**Supplied material**
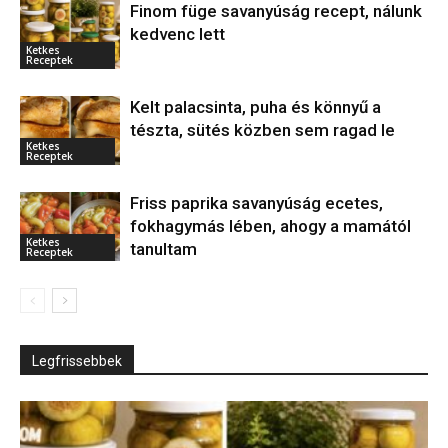
Finom füge savanyúság recept, nálunk
kedvenc lett
Ketkes
Receptek
Kelt palacsinta, puha és könnyű a
tészta, sütés közben sem ragad le
Ketkes
Receptek
Friss paprika savanyúság ecetes,
fokhagymás lében, ahogy a mamától
Ketkes
tanultam
Receptek
Legfrissebbek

**Required work**
Go through the records above, find each line with the string "savanyúság", and copy it.

**Written reply**
Finom füge savanyúság recept, nálunk
Friss paprika savanyúság ecetes,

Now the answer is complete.